In this light, you also have stories like "Will Ye No' Come Back Again?," that have no precise definition and cannot be read in the classic ghost story sense. "Come Back" one-ups the Aickman-esque sense by giving us a number of moments that might be thought of in the toolbox of Ramsey Campbell: distorted faces turning out to be your own reflection, strange sounds that are just every day things heard by a disturbed ear. That it comes across as mocking the feminist movement and that its ending is trite is a complication, sure, but it shows (as do the other stories in the latter half of this collection) a movement away from plot as the primary vehicle of horror and instead a more aesthetic approach in which stories purposefully fail to end entirely. While the reader can easily fill in the gaps of plot in a story like "The Tree," there is the sense that the reader can never fully understand the mechanism behind the plot and instead must experience it mostly as a short stint of despair.
"The Room," a story that was anthologized before any of the others and was an early stand-out though now feels perhaps most dated, is an oddity that exemplifies this concept beautifully. It is basically a morality play about the way we judge others while our sins grow large. Its genius, what genius it has under its sappy, conservative trappings, though, is how little the reader is ever let into the behind-the-scenes. There is a room, and men sleep in it and have terrible experiences. It is easy to read it as surface-level story as kind of a Golden Rule parable of little substance and then wholy fail to notice that Scott sneaks the Unknown right past your nose.

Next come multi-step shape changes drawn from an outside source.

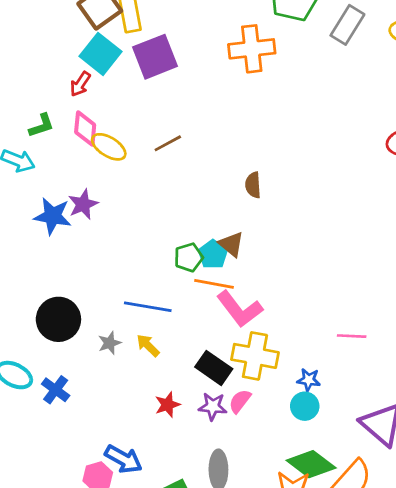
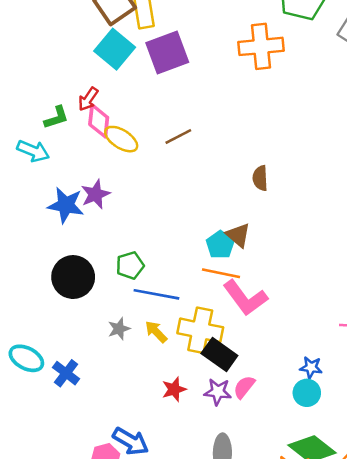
red arrow: (80, 84) -> (88, 99), moved
green pentagon: (189, 257) -> (130, 265), moved
black circle: (58, 319) -> (73, 277), moved
yellow cross: (255, 356) -> (200, 330), moved

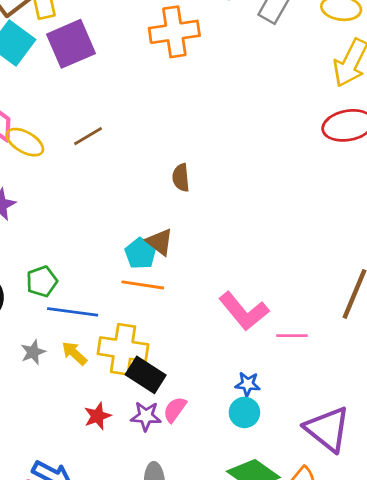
pink L-shape: (245, 298) -> (244, 311), moved

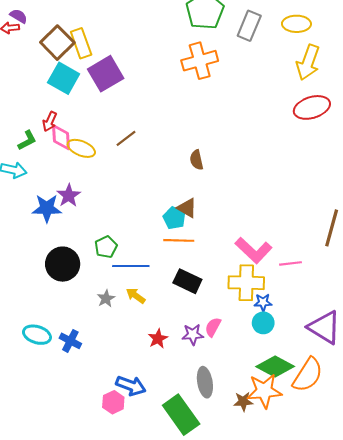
orange cross: (174, 32) -> (200, 61), moved
yellow cross: (123, 349) -> (246, 283), moved
black rectangle: (146, 375) -> (187, 281), moved

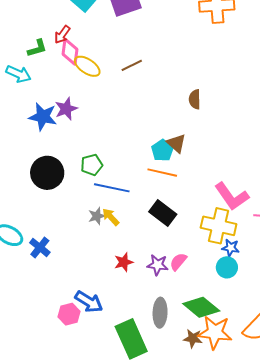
gray star: (106, 298) -> (97, 216), moved
green diamond: (275, 367) -> (201, 307), moved

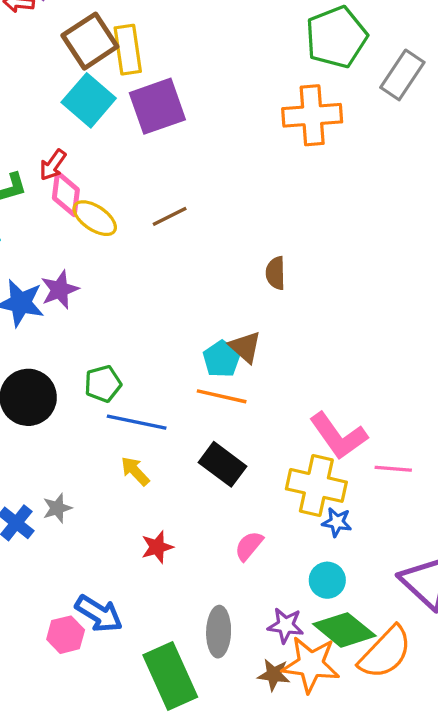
gray star: (97, 216) -> (57, 508), moved
purple star: (158, 265) -> (286, 625), moved
cyan circle: (227, 267) -> (327, 580), moved
green diamond: (201, 307) -> (344, 630), moved

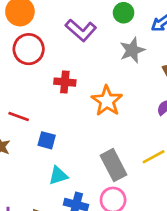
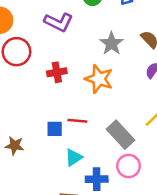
gray star: (132, 50) -> (112, 43), moved
red line: (19, 117) -> (77, 121), moved

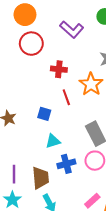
red line: (77, 121) -> (66, 97), moved, turned 49
blue cross: (97, 179) -> (66, 164), turned -30

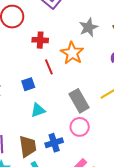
blue square: (44, 114) -> (28, 84), turned -32
blue cross: (66, 164) -> (54, 143), moved

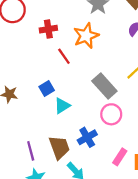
orange star: (72, 53) -> (86, 36), turned 30
blue square: (28, 84) -> (47, 89), moved

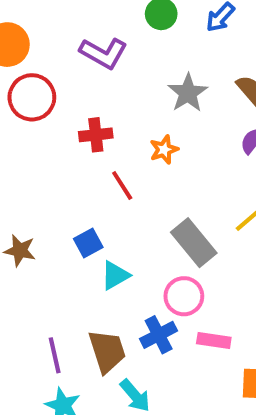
orange star: (86, 36) -> (164, 150), size x0.6
pink circle: (111, 114) -> (184, 296), moved
pink rectangle: (120, 157) -> (214, 340), moved, turned 63

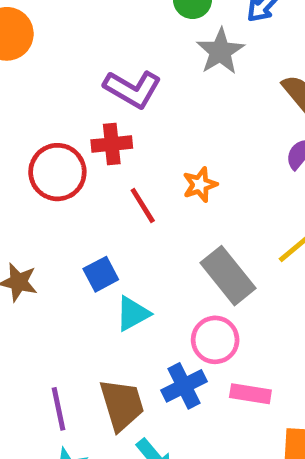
purple L-shape: (103, 53) -> (133, 89), moved
gray star: (188, 93) -> (220, 51), moved
red circle: (32, 97) -> (57, 172), moved
orange star: (164, 150) -> (200, 185), moved

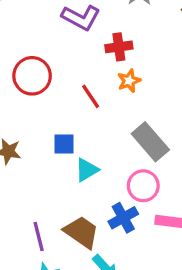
red cross: (112, 144) -> (119, 47), moved
blue square: (101, 274) -> (64, 144), turned 30
brown trapezoid: (122, 405) -> (81, 232), turned -36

Scott does not delve exactly into nastiness, but does broach upon a slightly more visceral horror than James would have used. Her ghosts, when they are ghosts and not some...Thing...out of history with no precise name nor explanation, are not always treated gently. "Randalls Round," the story, might touch upon well-worn tropes such as strange little towns and folk dancing and things-in-burial-mounds, but it does so with a bit of extra-crunch without spoiling the dish by explaining away any of the unknowable things. The horror remains mostly sounds and a dark shape barely witnessed except for its bloody aftermath. While this mixture of moods does somewhat lose Scott's stories in the middle-ground between Jamesian and Lovecraftian horrors, it should be celebrated as one that touched upon the way horror was changing and took advantage of it. It shows the leap from 1920s horror to 1950s horror was not some sudden insight of a few (generally white, generally male) writers but instead was a movement being worked upon by diverse hands.
As said, it is a good collection (maybe not great in that it seems more like an introduction to further greatness had she continued writing in this vein) and it is recommended. One of my favorites, despite some of its flaws.